Initialize cache directory

squid -z
# Creates PID file at /usr/local/squid/var/run/squid.pid
# No cache_dir stores are configured yet
# Removes stale PID file

Start Squid

squid
ss -anplt | grep 3128   # shows LISTEN state for port 3128

Check running user

ps -ef | grep squid

Create Service Startup Script

#!/bin/bash
#chkconfig: 2345 90 25
PID="/usr/local/squid/var/run/squid.pid"
CONF="/usr/local/squid/etc/squid.conf"
CMD="/usr/local/squid/sbin/squid"
case "$1" in
  start)
    netstat -natp | grep squid &>/dev/null
    if [ $? -eq 0 ]; then
      echo "squid is running"
    else
      echo "Starting squid..."
      $CMD
    fi
    ;;
  stop)
    $CMD -k shutdown &>/dev/null
    rm -rf $PID &>/dev/null
    ;;
  status)
    if [ -f $PID ]; then
      netstat -natp | grep squid
    else
      echo "squid is not running"
    fi
    ;;
  restart)
    $0 stop &>/dev/null
    echo "Stopping squid..."
    $0 start &>/dev/null
    echo "Starting squid..."
    $CMD
    ;;
  reload)
    $CMD -k reconfigure
    ;;
  check)
    $CMD -k parse
    ;;
  *)
    echo "Usage: $0 {start|stop|status|reload|check|restart}"
    ;;
esac

Add to startup

chmod +x /etc/init.d/squid
chkconfig --add squid
chkconfig --level 35 squid on

Test script

service squid start
# Output: 正在启动 squid...
netstat -anplt | grep squid   # shows listening on port 3128
service squid stop
netstat -anplt | grep squid   # no output

Create Traditional Proxy Configuration

Modify the highlighted sections in the configuration file as shown below.
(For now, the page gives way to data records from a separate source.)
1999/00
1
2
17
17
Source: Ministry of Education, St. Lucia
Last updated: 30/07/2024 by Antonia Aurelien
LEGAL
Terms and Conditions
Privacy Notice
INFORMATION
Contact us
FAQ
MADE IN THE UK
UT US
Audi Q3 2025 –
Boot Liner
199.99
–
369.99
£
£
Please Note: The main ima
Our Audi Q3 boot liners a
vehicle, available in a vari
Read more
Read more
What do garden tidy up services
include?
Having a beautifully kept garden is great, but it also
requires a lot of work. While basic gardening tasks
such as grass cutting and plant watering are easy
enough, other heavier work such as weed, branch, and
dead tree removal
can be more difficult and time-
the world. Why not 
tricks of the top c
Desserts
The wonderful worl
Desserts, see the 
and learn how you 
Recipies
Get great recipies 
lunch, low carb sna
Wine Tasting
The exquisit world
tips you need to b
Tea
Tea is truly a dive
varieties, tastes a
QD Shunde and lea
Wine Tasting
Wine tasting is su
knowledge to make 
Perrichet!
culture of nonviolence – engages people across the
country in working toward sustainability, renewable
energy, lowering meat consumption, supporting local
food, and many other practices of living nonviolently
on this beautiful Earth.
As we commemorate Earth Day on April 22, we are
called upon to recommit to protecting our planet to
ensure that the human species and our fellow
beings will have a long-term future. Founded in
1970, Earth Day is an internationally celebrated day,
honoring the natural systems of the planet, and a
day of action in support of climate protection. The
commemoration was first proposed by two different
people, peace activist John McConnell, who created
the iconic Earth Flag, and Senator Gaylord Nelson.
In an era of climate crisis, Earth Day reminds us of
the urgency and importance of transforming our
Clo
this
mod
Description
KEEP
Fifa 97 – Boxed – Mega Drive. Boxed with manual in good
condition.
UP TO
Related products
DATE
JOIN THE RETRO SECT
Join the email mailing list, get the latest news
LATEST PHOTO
# And finally deny all other access to this proxy
http_access allow all   # add before deny all
http_access deny all
# Squid normally listens to port 3128
http_port 3128          # external port
cache_mem 128 MB        # memory for caching, suggested 1/4 of RAM
reply_body_max_size 10 MB   # max download size, 0 means unlimited
maximum_object_size 4096 KB # max object size stored in cache
#cache_dir ufs /usr/local/squid/var/cache/squid 100 16 256
coredump_dir /usr/local/squid/var/cache/squid
refresh_pattern ^ftp: 1440 20% 10080
refresh_pattern ^gopher: 1440 0% 1440
refresh_pattern -i (/cgi-bin/|\?) 0 0% 0
refresh_pattern . 0 20% 4320
cache_effective_user squid
cache_effective_group squid

Restart Squid

# Check configuration
/usr/local/squid/sbin/squid -k reconfigure
/usr/local/squid/sbin/squid -k check
# Restart
service squid restart
# Output shows stopping and starting messages and new LISTEN state

Set Linux Server Internal Network Access

Before configuring a proxy, a curl request to Baidu fails:

curl www.baidu.com -I
curl: (6) Could not resolve host: www.baidu.com; Unknown error

Temporary Proxy Settings

export proxy="http://10.200.86.163:3128"
export http_proxy="http://10.200.86.163:3128"
export https_proxy="http://10.200.86.163:3128"   # for HTTPS

After setting the proxy, curl succeeds and returns HTTP headers such as:

HTTP/1.1 200 OK
Accept-Ranges: bytes
Cache-Control: private, no-cache, no-store, proxy-revalidate, no-transform
Content-Length: 277
Content-Type: text/html
Date: Thu, 08 Aug 2019 12:40:01 GMT
ETag: "575e1f60-115"
Last-Modified: Mon, 13 Jun 2016 02:50:08 GMT
Pragma: no-cache
Server: bfe/1.0.8.18
X-Cache: MISS from host-10-200-86-163
Via: 1.1 host-10-200-86-163 (squid/4.8)
Connection: keep-alive

Permanent Proxy Settings

Add the following lines to /etc/profile and source the file:

export proxy="http://10.200.86.163:3128"
export http_proxy="http://10.200.86.163:3128"
export https_proxy="http://10.200.86.163:3128"
export ftp_proxy="http://10.200.86.163:3128"

source /etc/profile
curl www.baidu.com -I   # now works with the same headers as above

Note: When using yum, copy the Squid server’s yum repository into the internal Linux device and run yum makecache to generate the cache.

Transparent Proxy

A transparent proxy requires the Squid server to have two network interfaces; the example server has only one, so this part is not demonstrated.